Belíssimo e alternativo, A Chegada é o filme de ETs que você precisa ver

Baseado no livro Story of Your Life, de Ted Chiang, A Chegada (Arrival, EUA, 2016) entra em cartaz nos cinemas brasileiros na quinta-feira (24/11), já credenciado indubitavelmente como um dos melhores filmes do ano de 2016. Dirigida por Denis Villeneuve (Sicario: Terra de Ninguém) e protagonizado por Amy Adams (Batman vs Superman: A Origem da Justiça) e Jeremy Renner (Capitão América: Guerra Civil), a obra apresenta uma trama sensível, bem elaborada e que foge do óbvio, além de oferecer uma experiência visual incrivelmente bela.

Com 1h56min de duração, o longa mostra “a chegada” de 12 naves (chamadas de “casulos”) em diferentes locais do planeta Terra (como China, Rússia e Venezuela) e acompanha os primeiros contatos entre terráqueos e alienígenas na região de Montana, nos Estados Unidos. Deste modo, com estranhos objetos pairando no céu, a Dra. Louise Banks (Adams), uma linguista renomada, é convocada para ajudar os militares americanos liderados pelo Coronel Weber (Forest Whitaker, de Por Um Fio) a descobrir “o que eles querem” e “de onde vêm”.

arrival-a-chegada-sony-pictures-2017-1

Enquanto ensina seu idioma aos ETs, Louise Banks compreende que a língua dos aliens tem ligação com o tempo. (Foto: Sony)

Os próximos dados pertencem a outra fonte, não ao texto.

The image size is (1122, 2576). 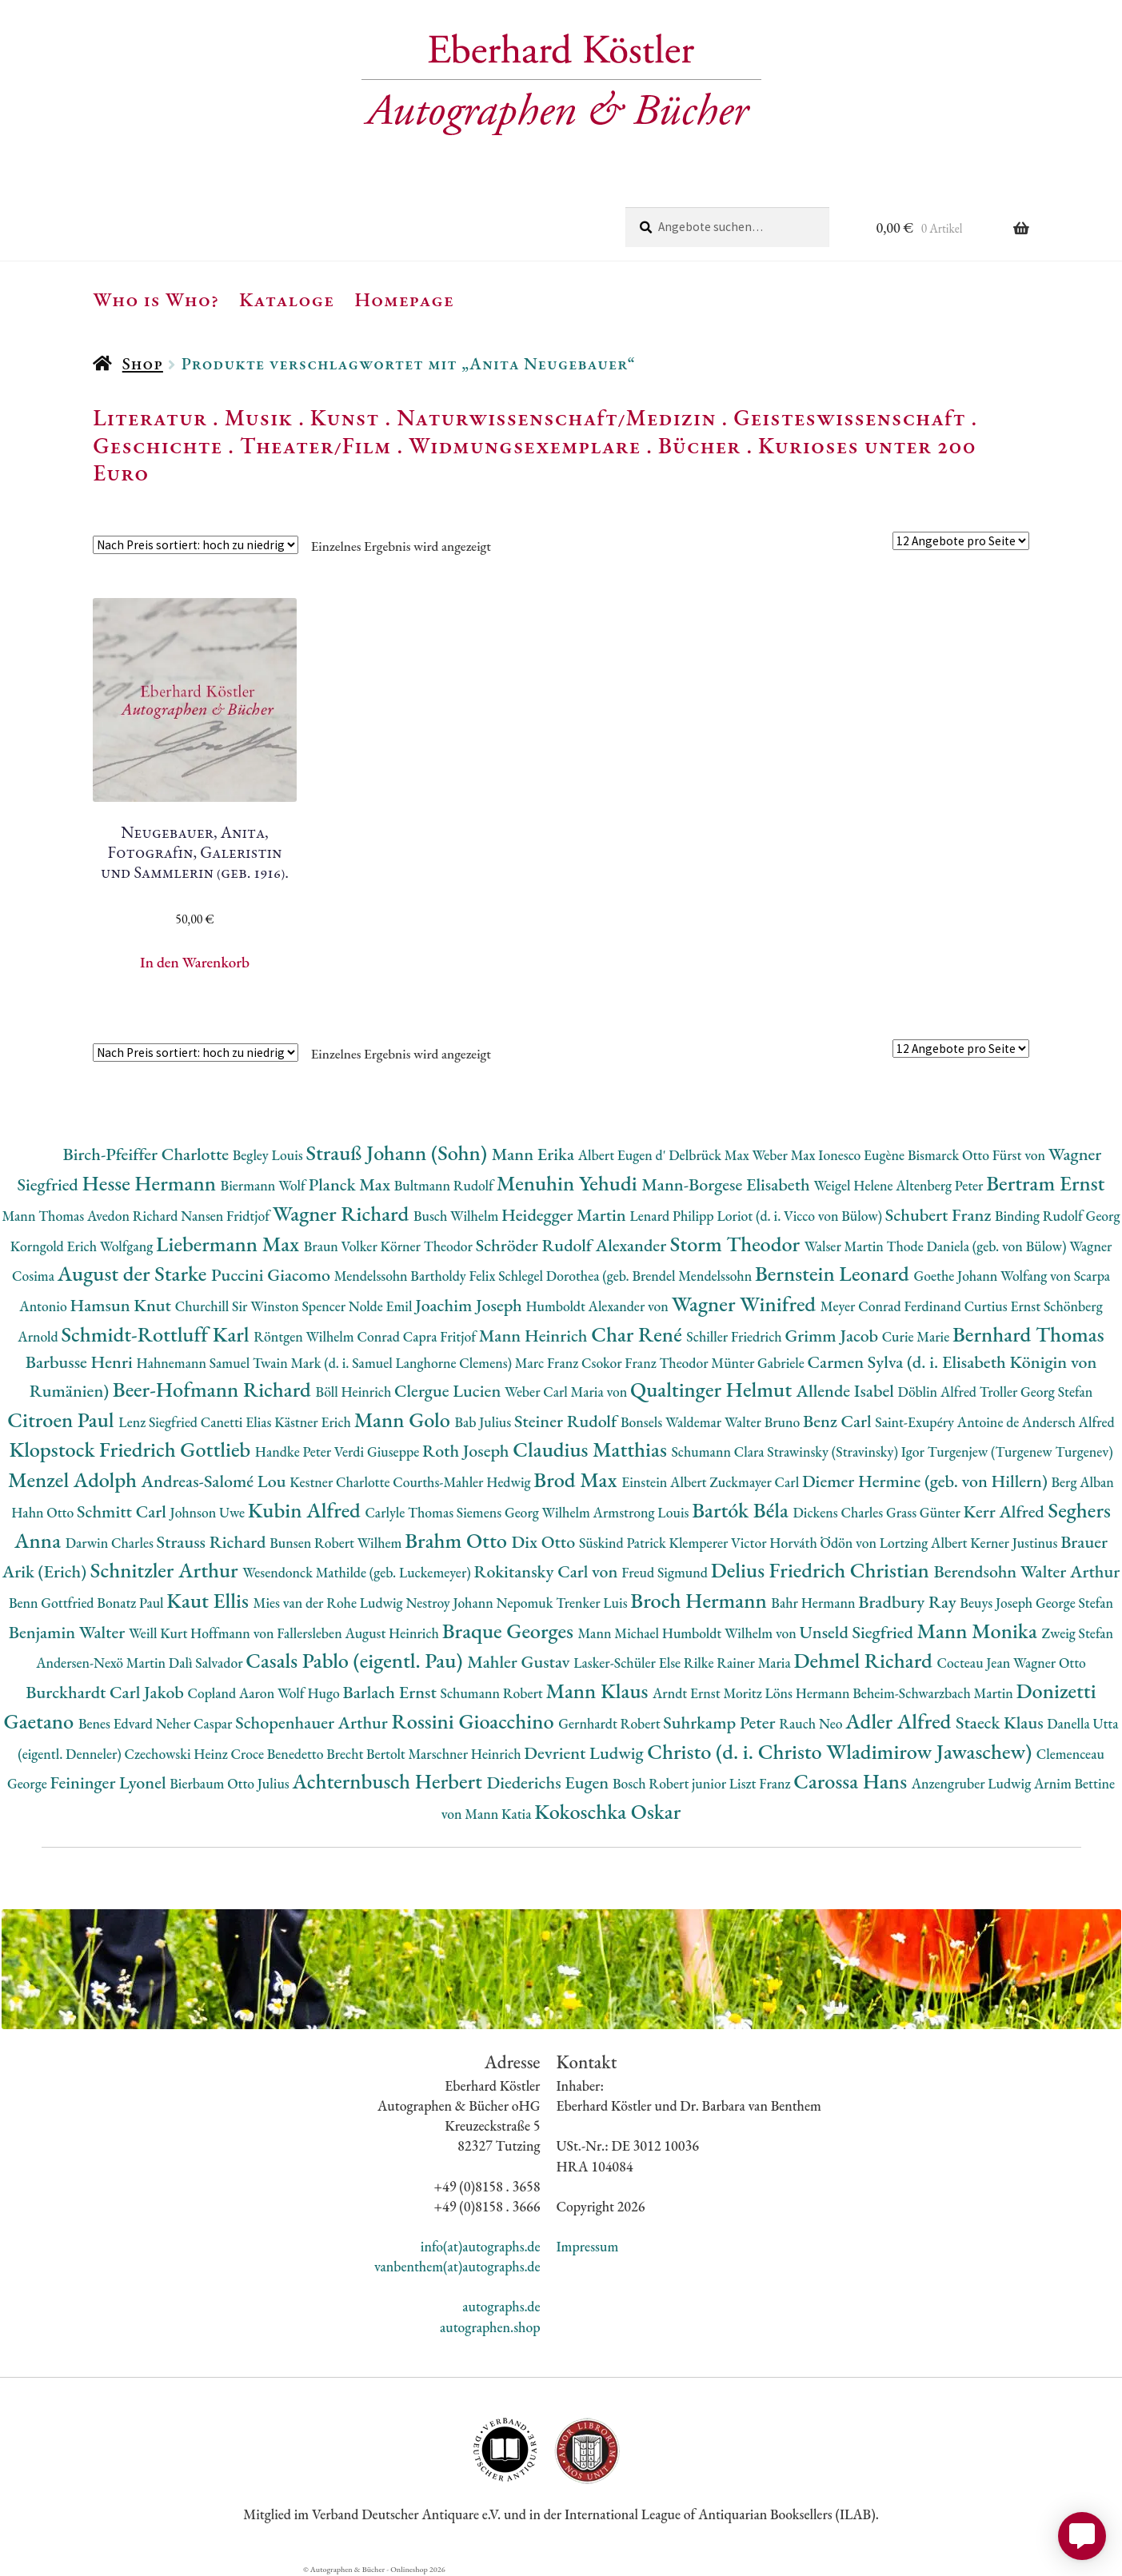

Na tentativa de estabelecer comunicação com os extraterrestres, batizados de “heptapods”, Banks trabalha ao lado do físico teórico Ian Donnelly (Renner). E assim a dupla adentra a espaçonave para se relacionar com Abbott e Costello – como os aliens são apelidados – através de uma espécie de parede de vidro, estudando os símbolos que as criaturas usam para “conversar” com os humanos. Em sua história linear, a produção se concentra nos métodos inusitados da doutora para dialogar e os efeitos que ela sofre ao compreender sua língua.

Em uma narrativa riquíssima, o filme é intercalado por vários flashes que, inicialmente, sugerem compor as lacunas do passado de Louise Banks, mas a partir de certo momento deixam de fazer sentido até mesmo para a protagonista, brincando com a imaginação do telespectador… Distante de Perdido em Marte e mais próximo do que foi Interestelar, a obra trabalha com linhas de tempo diferentes, porém, com maestria, consegue descomplicar todas as suas tramas (minutos antes dos créditos finais) de modo que tudo se encaixa perfeitamente.

arrival-a-chegada-sony-pictures-2017-2

A compreensão da língua dos ETs permite que a Dra. Louise Banks veja períodos de tempo futuros. (Foto: Sony)

Com atuação excepcional de Amy Adams e boas participações de Jeremy Renner e Forest Whitaker, A Chegada encanta pela fotografia sofisticada e torna-se ainda mais atrativo por investir em uma abordagem sensível e não convencional (quando se trata de uma superprodução envolvendo ETs). Sem prédios explodindo nem conspirações incluindo o presidente dos Estados Unidos, o longa aborda o que é ser humano e entrega uma mensagem de paz, indicando que a união dos povos pode ser o próximo passo para a evolução.

Uma nova visão para o gênero sci-fi, A Chegada não dispensa cenas de suspense e um susto ocasional!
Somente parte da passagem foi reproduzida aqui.